▶ _Task requirements_: Please transcribe the data below exactly. Leave the pictures out.

++++++++++++++++++++

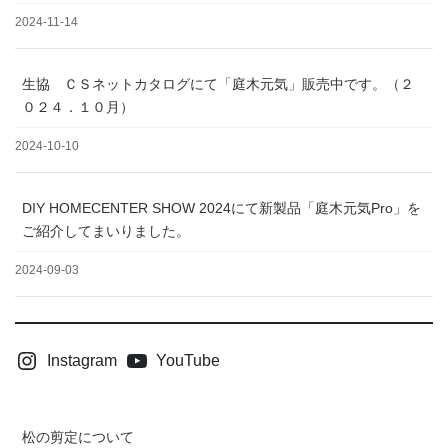
2024-11-14
生協 ＣＳネットカタログにて「庭木元気」販売中です。（２
０２４．１０月）
2024-10-10
DIY HOMECENTER SHOW 2024にて新製品「庭木元気Pro」を
ご紹介してまいりました。
2024-09-03
Instagram
YouTube
松の剪定について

++++++++++++++++++++

▶ _Expected answer_:
2024-11-14
生協 ＣＳネットカタログにて「庭木元気」販売中です。（２
０２４．１０月）
2024-10-10
DIY HOMECENTER SHOW 2024にて新製品「庭木元気Pro」を
ご紹介してまいりました。
2024-09-03
Instagram
YouTube
松の剪定について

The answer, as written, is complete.